De «la porte» à «Elloud»: Dr Jeddi, le médecin cinéaste, a le vent en poupe
Par Aïssa Baccouche - Une approche par le corps dans la psychologie sociale à travers les manifestations diverses des comportements et ce qui en a découlé par le passé à savoir un attachement viscéral à l’identité culturelle : telle est la trame déboulée par Dr Essedik Jeddi* à travers la construction de bateaux aux ils Kerkrnah et particulièrement celle de l’embarcation «Elloud».
Seuls les hommes expérimentés qui possèdent le savoir-faire sont à même de déchiffrer les secrets de fabrication notamment ceux du bois spécial, des voiles aux couleurs noir et blanc symboles d’une obédience déterminée.
Confectionnée également avec une précision inouïe par des femmes qui ont vécu elles aussi cette épreuve, cette œuvre vient en écho à la loi de la mer qui est le miroir de l’homme en face de la nature.
Le film réalisé par Dr Jeddi nous fait vibrer des instants d’intense fierté au moment où le loud accosté majestueusement accueilli par les youyou des femmes et les cris de joie des enfants au milieu d’une foule émerveillée par cet évènement mémorable.

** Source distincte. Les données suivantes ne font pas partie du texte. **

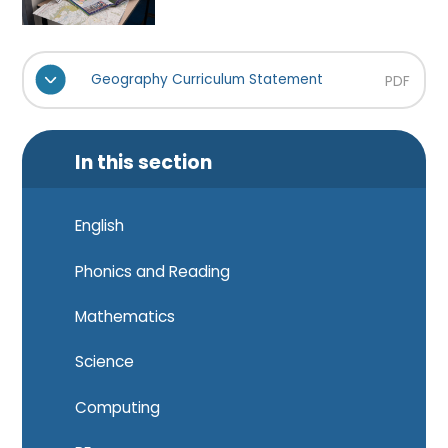
Geography Curriculum Statement
PDF
In this section
English
Phonics and Reading
Mathematics
Science
Computing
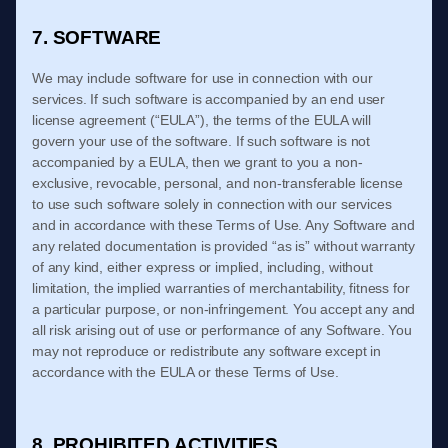
7. SOFTWARE
We may include software for use in connection with our
services. If such software is accompanied by an end user
license agreement (“EULA”), the terms of the EULA will
govern your use of the software. If such software is not
accompanied by a EULA, then we grant to you a non-
exclusive, revocable, personal, and non-transferable license
to use such software solely in connection with our services
and in accordance with these
Terms of Use
. Any Software and
any related documentation is provided “as is” without warranty
of any kind, either express or implied, including, without
limitation, the implied warranties of merchantability, fitness for
a particular purpose, or non-infringement. You accept any and
all risk arising out of use or performance of any Software. You
may not reproduce or redistribute any software except in
accordance with the EULA or these
Terms of Use
.
8. PROHIBITED ACTIVITIES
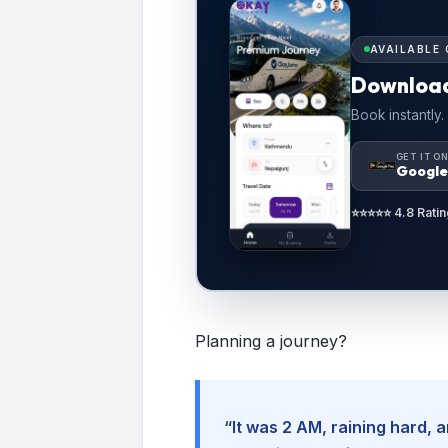
AVAILABLE 
Downloa
Book instantly.
GET IT O
Google
⭐⭐⭐⭐⭐ 4.8 Ratin
Planning a journey?
“It was 2 AM, raining hard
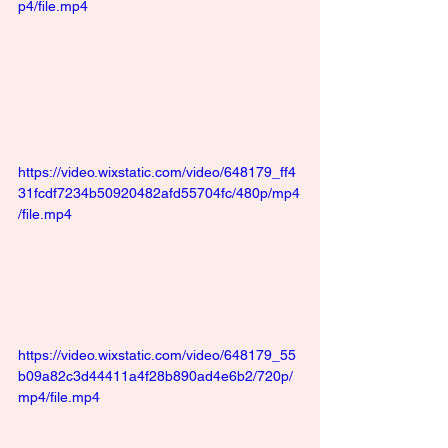
p4/file.mp4
https://video.wixstatic.com/video/648179_ff4
31fcdf7234b50920482afd55704fc/480p/mp4
/file.mp4
https://video.wixstatic.com/video/648179_55
b09a82c3d44411a4f28b890ad4e6b2/720p/
mp4/file.mp4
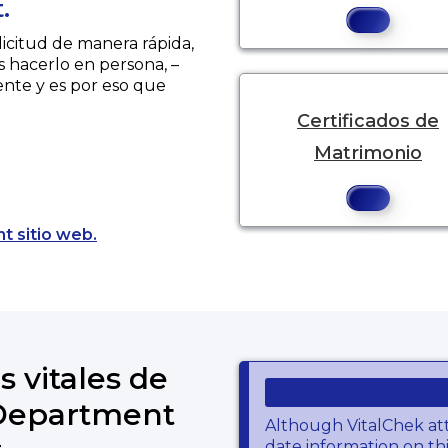
.
licitud de manera rápida,
s hacerlo en persona, –
ente y es por eso que
Certificados de
Matrimonio
Opens a new tab to an external website.
t sitio web.
s vitales de
 Department
Although VitalChek at
date information on thi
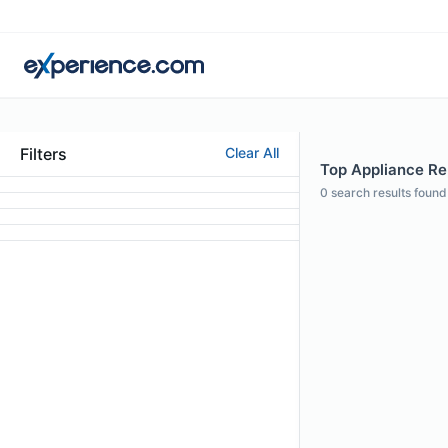
Filters
Clear All
Top Appliance Rep
0
search results found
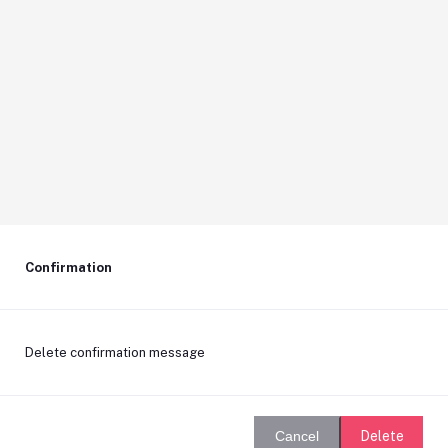
Confirmation
Delete confirmation message
Delete
Cancel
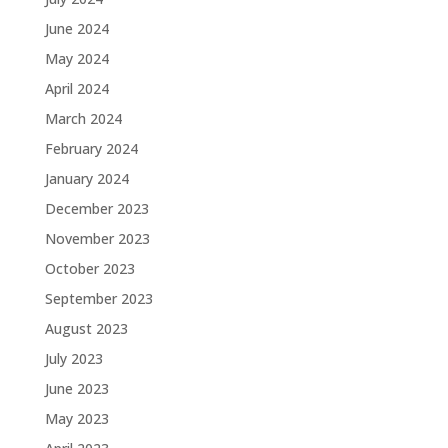
June 2024
May 2024
April 2024
March 2024
February 2024
January 2024
December 2023
November 2023
October 2023
September 2023
August 2023
July 2023
June 2023
May 2023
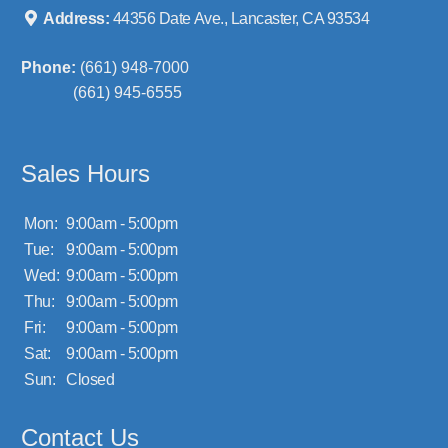
Address:
44356 Date Ave., Lancaster, CA 93534
Phone:
(661) 948-7000
(661) 945-6555
Sales Hours
Mon:
9:00am - 5:00pm
Tue:
9:00am - 5:00pm
Wed:
9:00am - 5:00pm
Thu:
9:00am - 5:00pm
Fri:
9:00am - 5:00pm
Sat:
9:00am - 5:00pm
Sun:
Closed
Contact Us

Lorsqu’on se remémore les images de ce film l’on ne peut ne pas les rapprocher du rituel relaté dans le journal «Le Monde» en date du 05 Juillet 2022 et se rapportant à la région andine du Cuzco au Pérou où les habitants reconstruisent chaque année au mois de juin un pont suspendu réalisé entièrement en fibres végétales.
«Le pont, déclare l’un d’entre eux, est le cordon ombilical des communautés que symbolisent les tissus entrelacés».
Quand le travail est achevé, un cri de victoire retentit dans le canyon, une exclamation à laquelle répondent les femmes et les curieux. Exactement comme celui qui se produit de ce côté-ci dans l’archipel kerkenien. Pérou si lointain et pourtant si proche!
Mais auparavant, Dr Jeddi a entamé sa «carrière» de cinéaste en réalisant un film «la porte» qui a trait aux répercussions directes d’une thérapie initiée par lui-même à l’hôpital psychiatrique d’ERRAZI auprès d’une population de patients atteints par les maladies de l’amnésie, du repli sur soi et de la schizophrénie.
Ce faisant, il a réussi à promouvoir une catharsis efficiente pour rétablir au sein de cette population l’équilibre perdu.
En organisant de telles rencontres Dr Jeddi aura permis ainsi à ces marginaux sociaux de faire jaillir des sentiments jusque-là introvertis à travers les expressions physiologiques tels que le rire, les pleurs, la danse...
Aïssa Baccouche
* Dr Essedik Jeddi est psychiatre. Il a enseigné à la Faculté de médecine de Tunis. Il est l’un des fondateurs de la société Tunisienne de psychiatrie. Il est l’auteur de plusieurs ouvrages dont « Corps en psychiatrie ».